De retour chez Mémé Zanine, « Echappée Belles »

 

Le verdict était tombé. Jeudi 29 octobre 2020, à minuit, nous étions, pour la deuxième fois de nos vies, confinés. La pandémie, à vue de nez, se propageait d’une main à l’autre, d’une bouche à l’autre, d’une ville à l’autre. Le nombre de cas déclarés décuplait. Non, le petit virus n’était pas mort. Oui, le petit virus s’était caché tout l’été pour préparer sa jolie rentrée. La deuxième vague serait plus dévastatrice que la première, annonçait-on dans les hautes sphères impénétrables des décideurs politiques et de leurs experts scientifiques, et pourtant, et pourtant…

Et pourtant, et pourtant le deuxième confinement serait moins dur que le premier. Allez savoir pour quelles raisons, je l’ignorais… « La deuxième vague serait plus dévastatrice » et le « deuxième confinement serait moins dur ». Les écoles, les collèges, les lycées, les services publics, les supermarchés seraient ouverts. Les commerces non essentiels, les théâtres, les cinémas, les librairies, les cafés, les restaurants seraient fermés. Naturellement, nous pourrions continuer à travailler. Les premières lignes, obligées, les deuxièmes lignes, obligées, les troisièmes lignes, obligées, les quatrièmes lignes, plantées devant leur écran en télétravail, les cinquièmes lignes, condamnées au chômage partiel, les sixièmes lignes, qu’elles se débrouillent.

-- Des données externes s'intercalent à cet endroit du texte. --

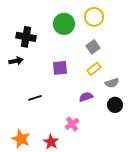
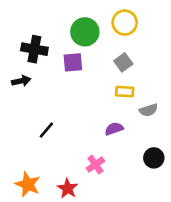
purple square: (60, 68) -> (73, 62), moved
yellow rectangle: (94, 69) -> (125, 92), turned 40
black line: (35, 98) -> (46, 130), turned -32
black circle: (115, 105) -> (154, 158), moved

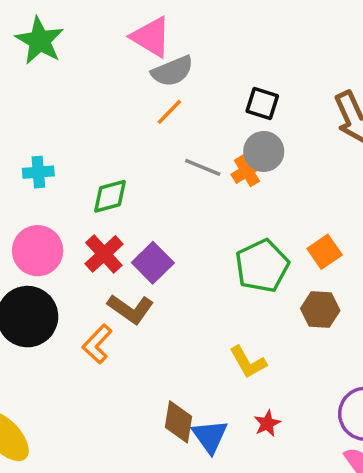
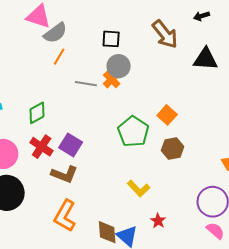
orange L-shape: (97, 344) -> (65, 216), moved, size x1.4

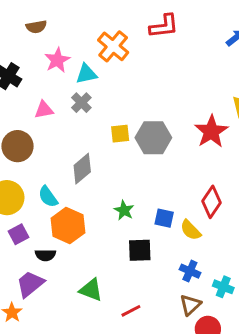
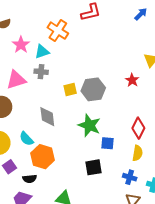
gray cross: (81, 103) -> (41, 72), turned -32
pink triangle: (44, 110) -> (16, 80), size x1.5
red star: (211, 131) -> (132, 80), size x0.6
gray diamond: (82, 169) -> (47, 117), turned -50
green star: (124, 210) -> (89, 125), moved, size x1.6
yellow semicircle: (191, 230) -> (137, 153), moved, turned -119

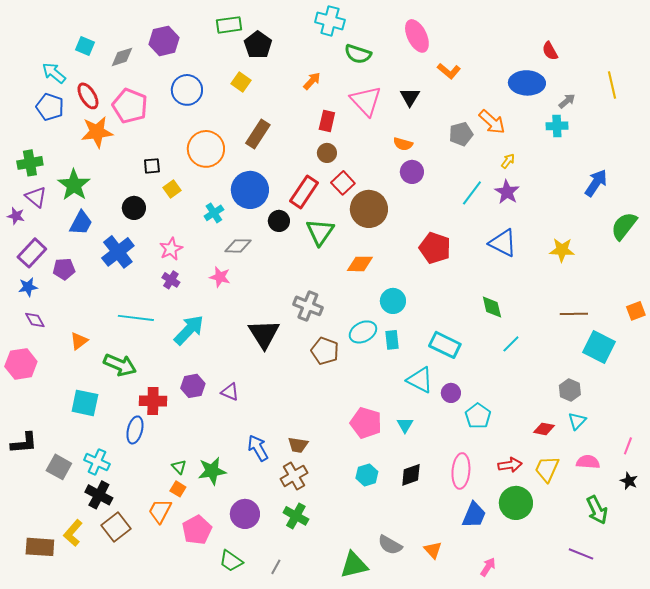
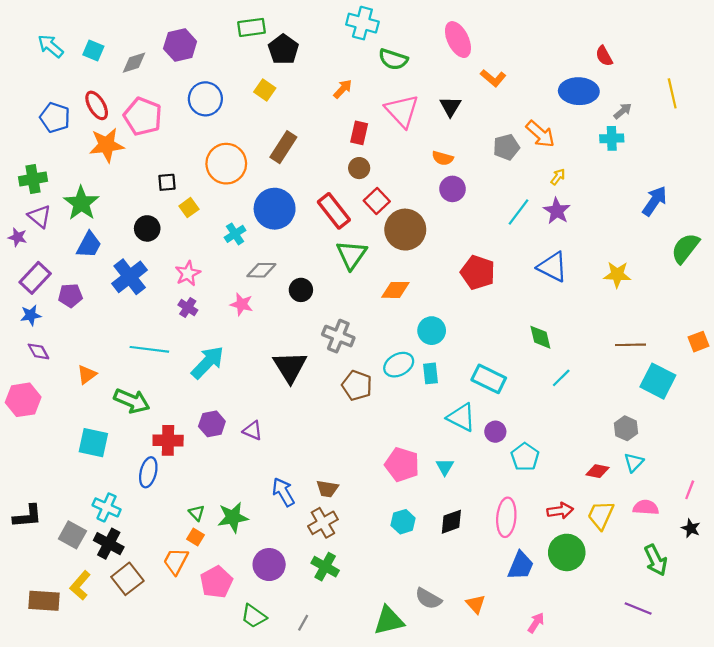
cyan arrow: (54, 73) -> (51, 46), moved
red rectangle: (304, 192) -> (334, 211), turned -72
black circle: (279, 221) -> (301, 290), moved
black L-shape: (24, 443) -> (27, 516), moved
gray square: (59, 467) -> (72, 535), moved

L’essentiel ? Qu’est-ce qui m’était essentiel à cette heure, jeudi 29 octobre 2020 à minuit ? Dormir, ne plus penser, oublier, oublier ce que l’actualité nous offrait de maux… Demain était un autre jour. Les vacances de la Toussaint avaient débuté dans l’horreur. Un enseignant décapité, décapité parce qu’il avait montré des caricatures, décapité, parce qu’il enseignait à ses élèves la liberté d’expression, décapité parce qu’il développait chez ses élèves l’esprit critique et les aidait à construire leur propre identité. Décapité. Jeté dans la pâture de fanatiques. Un artiste avait osé caricaturer un prophète, un professeur avait osé montrer la caricature de ce prophète, le professeur avait osé demander à ses élèves ce qu’ils pensaient de la caricature de ce prophète. Quel crime avait-il commis ? Quelle offense ? Une dessinatrice, un jour, m’avait caricaturé. Je me retrouvais avec un gros nez, et je riais de ce gros nez. Ma caricature m’amusait, je me disais : « Je suis plus beau en vrai ». Il y avait l’illusion et la vérité. Le prophète au ciel riait de sa caricature pendant que des fanatiques, se réclamant être ses disciples, répandaient le sang sur la terre, égorgeaient la vie d’innocents comme on égorge un agneau, jusque dans les églises, ces lieux de prière et d’amour, rien que pour venger un rire, couvrant de larmes une épouse, un époux, des enfants, perdant l’être qui leur était le plus cher sur la Terre. Papa. Maman. Je me sentais triste et en colère, impuissant face à l’horreur. Le prophète m’avait rejoint. Il pleurait, à présent, à mes côtés, au coeur de la nuit. « Ce dessin me faisait rire, vous l’avez tâché du sang d’un enfant ».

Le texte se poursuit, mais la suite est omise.